Excerpts from a dataset:
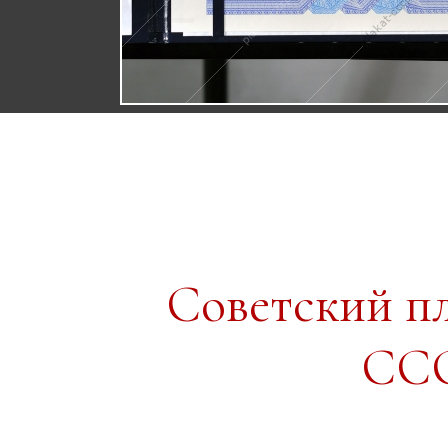
Советский п
ССС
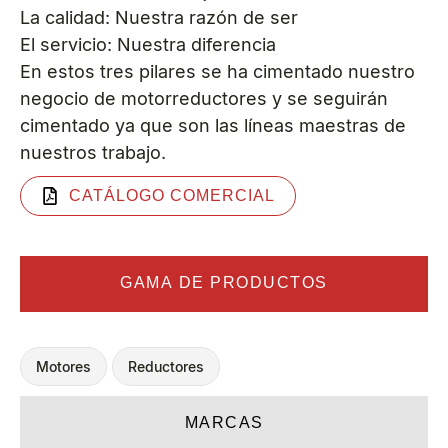
La calidad: Nuestra razón de ser
El servicio: Nuestra diferencia
En estos tres pilares se ha cimentado nuestro
negocio de motorreductores y se seguirán
cimentado ya que son las líneas maestras de
nuestros trabajo.
CATÁLOGO COMERCIAL
GAMA DE PRODUCTOS
Motores
Reductores
MARCAS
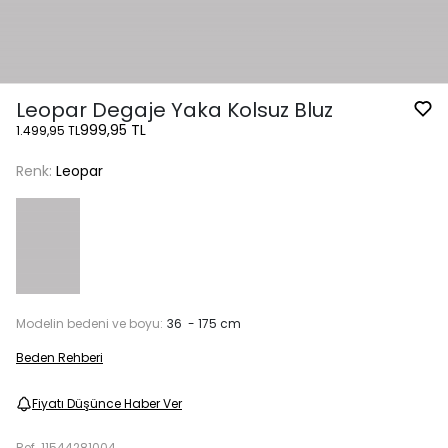
Leopar Degaje Yaka Kolsuz Bluz
999,95 TL
1.499,95 TL
Renk:
Leopar
Modelin bedeni ve boyu:
36 - 175 cm
Beden Rehberi
Fiyatı Düşünce Haber Ver
Ref.
11544281004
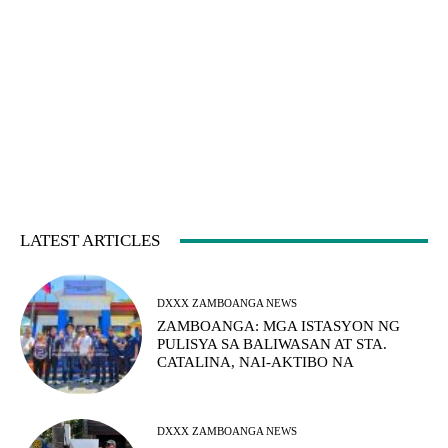
LATEST ARTICLES
DXXX ZAMBOANGA NEWS
ZAMBOANGA: MGA ISTASYON NG
PULISYA SA BALIWASAN AT STA.
CATALINA, NAI-AKTIBO NA
DXXX ZAMBOANGA NEWS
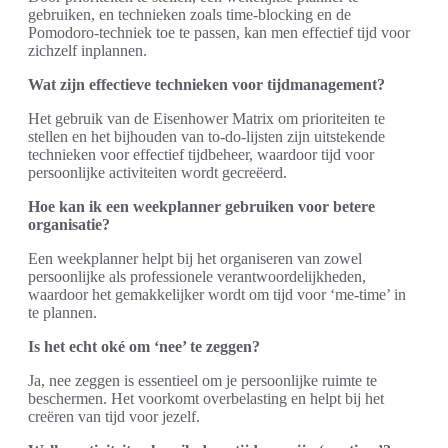
gebruiken, en technieken zoals time-blocking en de
Pomodoro-techniek toe te passen, kan men effectief tijd voor
zichzelf inplannen.
Wat zijn effectieve technieken voor tijdmanagement?
Het gebruik van de Eisenhower Matrix om prioriteiten te
stellen en het bijhouden van to-do-lijsten zijn uitstekende
technieken voor effectief tijdbeheer, waardoor tijd voor
persoonlijke activiteiten wordt gecreëerd.
Hoe kan ik een weekplanner gebruiken voor betere
organisatie?
Een weekplanner helpt bij het organiseren van zowel
persoonlijke als professionele verantwoordelijkheden,
waardoor het gemakkelijker wordt om tijd voor ‘me-time’ in
te plannen.
Is het echt oké om ‘nee’ te zeggen?
Ja, nee zeggen is essentieel om je persoonlijke ruimte te
beschermen. Het voorkomt overbelasting en helpt bij het
creëren van tijd voor jezelf.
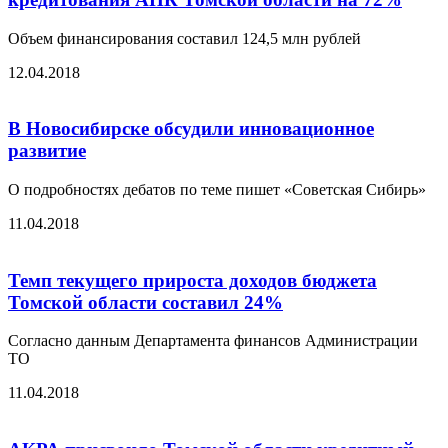
Объем финансирования составил 124,5 млн рублей
12.04.2018
В Новосибирске обсудили инновационное
развитие
О подробностях дебатов по теме пишет «Советская Сибирь»
11.04.2018
Темп текущего прироста доходов бюджета
Томской области составил 24%
Согласно данным Департамента финансов Администрации
ТО
11.04.2018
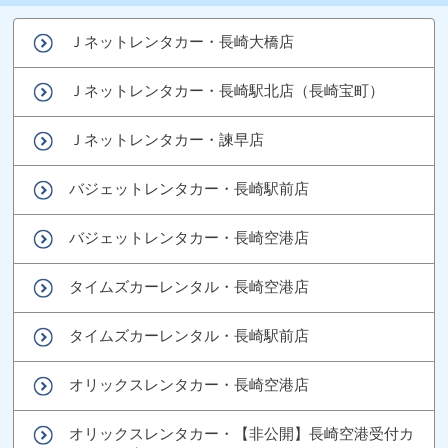
Ｊネットレンタカー・長崎大橋店
Ｊネットレンタカー・長崎駅北店（長崎宝町）
Ｊネットレンタカー・諫早店
バジェットレンタカー・長崎駅前店
バジェットレンタカー・長崎空港店
タイムズカーレンタル・長崎空港店
タイムズカーレンタル・長崎駅前店
オリックスレンタカー・長崎空港店
オリックスレンタカー・【非公開】長崎空港受付カ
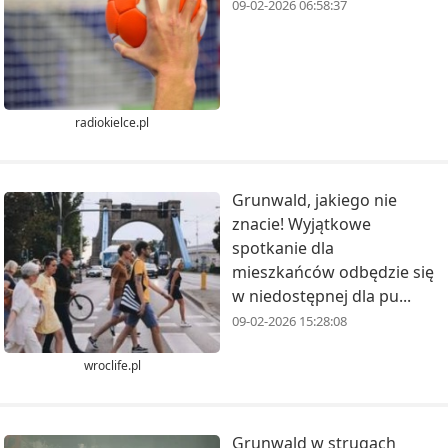
09-02-2026 06:58:37
radiokielce.pl
Grunwald, jakiego nie
znacie! Wyjątkowe
spotkanie dla
mieszkańców odbędzie się
w niedostępnej dla pu...
09-02-2026 15:28:08
wroclife.pl
Grunwald w strugach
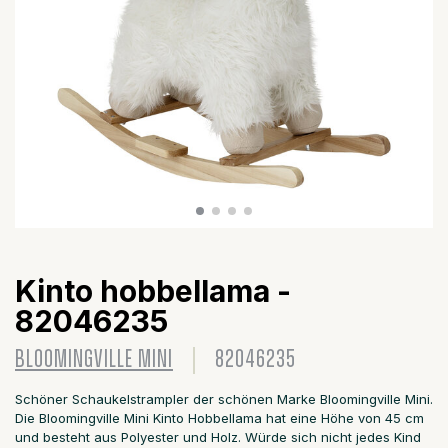
Kinto hobbellama -
82046235
BLOOMINGVILLE MINI
82046235
Schöner Schaukelstrampler der schönen Marke Bloomingville Mini.
Die Bloomingville Mini Kinto Hobbellama hat eine Höhe von 45 cm
und besteht aus Polyester und Holz. Würde sich nicht jedes Kind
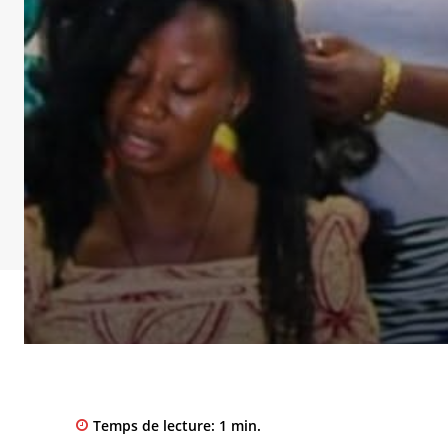
Temps de lecture:
1
min.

PROBLEM
Please print the entries above exactly. Skip every picture.

ANSWER FOR THIS EXERCISE
Советский п
ССС
La calidad: Nuestra razón de ser
El servicio: Nuestra diferencia
En estos tres pilares se ha cimentado nuestro
negocio de motorreductores y se seguirán
cimentado ya que son las líneas maestras de
nuestros trabajo.
CATÁLOGO COMERCIAL
GAMA DE PRODUCTOS
Motores
Reductores
MARCAS
Leopar Degaje Yaka Kolsuz Bluz
999,95 TL
1.499,95 TL
Renk:
Leopar
Modelin bedeni ve boyu:
36 - 175 cm
Beden Rehberi
Fiyatı Düşünce Haber Ver
Ref.
11544281004
LATEST ARTICLES
DXXX ZAMBOANGA NEWS
ZAMBOANGA: MGA ISTASYON NG
PULISYA SA BALIWASAN AT STA.
CATALINA, NAI-AKTIBO NA
DXXX ZAMBOANGA NEWS
gebruiken, en technieken zoals time-blocking en de
Pomodoro-techniek toe te passen, kan men effectief tijd voor
zichzelf inplannen.
Wat zijn effectieve technieken voor tijdmanagement?
Het gebruik van de Eisenhower Matrix om prioriteiten te
stellen en het bijhouden van to-do-lijsten zijn uitstekende
technieken voor effectief tijdbeheer, waardoor tijd voor
persoonlijke activiteiten wordt gecreëerd.
Hoe kan ik een weekplanner gebruiken voor betere
organisatie?
Een weekplanner helpt bij het organiseren van zowel
persoonlijke als professionele verantwoordelijkheden,
waardoor het gemakkelijker wordt om tijd voor ‘me-time’ in
te plannen.
Is het echt oké om ‘nee’ te zeggen?
Ja, nee zeggen is essentieel om je persoonlijke ruimte te
beschermen. Het voorkomt overbelasting en helpt bij het
creëren van tijd voor jezelf.
Объем финансирования составил 124,5 млн рублей
12.04.2018
В Новосибирске обсудили инновационное
развитие
О подробностях дебатов по теме пишет «Советская Сибирь»
11.04.2018
Темп текущего прироста доходов бюджета
Томской области составил 24%
Согласно данным Департамента финансов Администрации
ТО
11.04.2018
Ｊネットレンタカー・長崎大橋店
Ｊネットレンタカー・長崎駅北店（長崎宝町）
Ｊネットレンタカー・諫早店
バジェットレンタカー・長崎駅前店
バジェットレンタカー・長崎空港店
タイムズカーレンタル・長崎空港店
タイムズカーレンタル・長崎駅前店
オリックスレンタカー・長崎空港店
オリックスレンタカー・【非公開】長崎空港受付カ
09-02-2026 06:58:37
radiokielce.pl
Grunwald, jakiego nie
znacie! Wyjątkowe
spotkanie dla
mieszkańców odbędzie się
w niedostępnej dla pu...
09-02-2026 15:28:08
wroclife.pl
Grunwald w strugach
Kinto hobbellama -
82046235
BLOOMINGVILLE MINI
82046235
Schöner Schaukelstrampler der schönen Marke Bloomingville Mini.
Die Bloomingville Mini Kinto Hobbellama hat eine Höhe von 45 cm
und besteht aus Polyester und Holz. Würde sich nicht jedes Kind
Temps de lecture:
1
min.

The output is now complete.